WORK TASK
Going from the line that contains "Address: No. 218, Wei15" through the last line of the records, set down each line again exactly, both included, with pictures left out.

»»

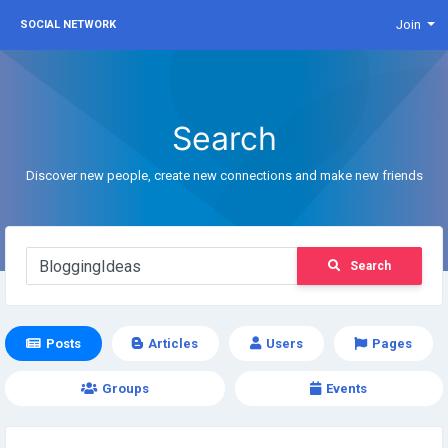
Join
SOCIAL NETWORK
Search
Discover new people, create new connections and make new friends
Search
Posts
Articles
Users
Pages
Groups
Events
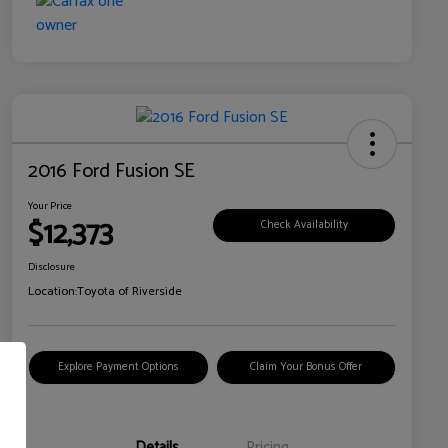
2016 Ford Fusion SE
Your Price
$12,373
Check Availability
Disclosure
Location:
Toyota of Riverside
Explore Payment Options
Claim Your Bonus Offer
Details
Pricing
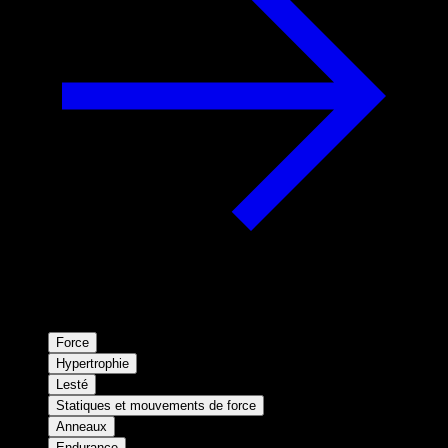
Force
Hypertrophie
Lesté
Statiques et mouvements de force
Anneaux
Endurance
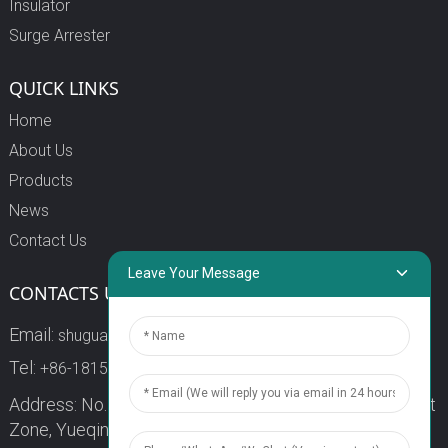
Insulator
Surge Arrester
QUICK LINKS
Home
About Us
Products
News
Contact Us
Leave Your Message
CONTACTS US
Email:
shuguang3@china-shuguang.com
Tel:
+86-18158773357
Address: No. 218, Wei15 Road, Economic Development
Zone, Yueqing City, Zhejiang Province China Zip code:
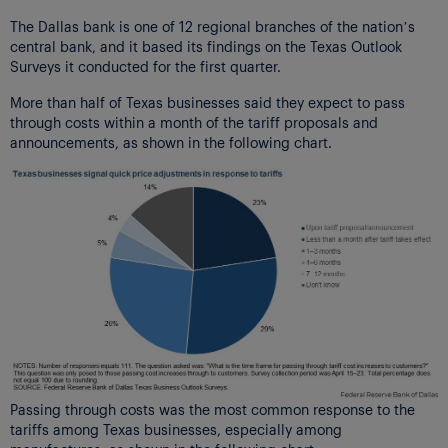
The Dallas bank is one of 12 regional branches of the nation’s
central bank, and it based its findings on the Texas Outlook
Surveys it conducted for the first quarter.
More than half of Texas businesses said they expect to pass
through costs within a month of the tariff proposals and
announcements, as shown in the following chart.
Passing through costs was the most common response to the
tariffs among Texas businesses, especially among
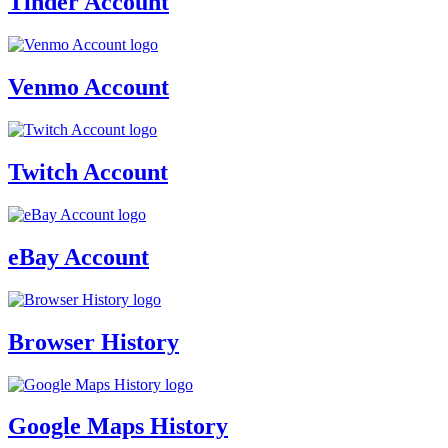
Tinder Account
Venmo Account
Twitch Account
eBay Account
Browser History
Google Maps History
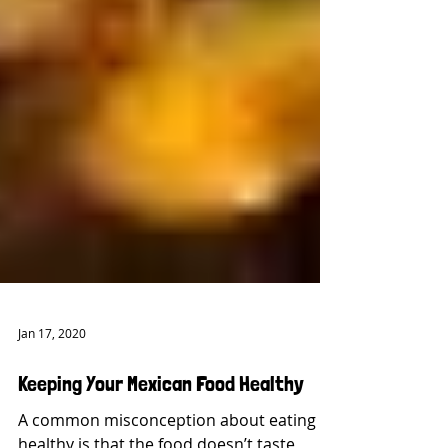
Jan 17, 2020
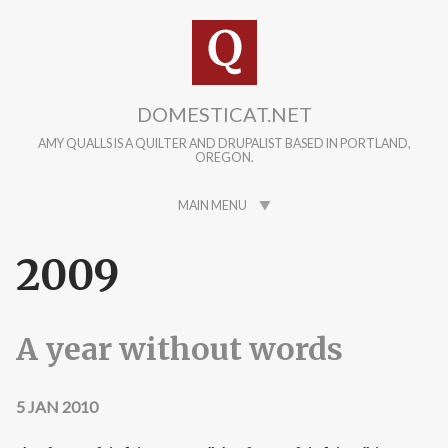
Skip to main content
DOMESTICAT.NET
AMY QUALLS IS A QUILTER AND DRUPALIST BASED IN PORTLAND,
OREGON.
MAIN MENU
2009
A year without words
5 JAN 2010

««

WORKED SOLUTION
Address: No. 218, Wei15 Road, Economic Development
Zone, Yueqing City, Zhejiang Province China Zip code:
The Dallas bank is one of 12 regional branches of the nation’s
central bank, and it based its findings on the Texas Outlook
Surveys it conducted for the first quarter.
More than half of Texas businesses said they expect to pass
through costs within a month of the tariff proposals and
announcements, as shown in the following chart.
Passing through costs was the most common response to the
tariffs among Texas businesses, especially among
Tinder Account
Venmo Account
Twitch Account
eBay Account
Browser History
Google Maps History
Jan 17, 2020
Skip to main content
DOMESTICAT.NET
AMY QUALLS IS A QUILTER AND DRUPALIST BASED IN PORTLAND,
OREGON.
MAIN MENU
2009
A year without words
5 JAN 2010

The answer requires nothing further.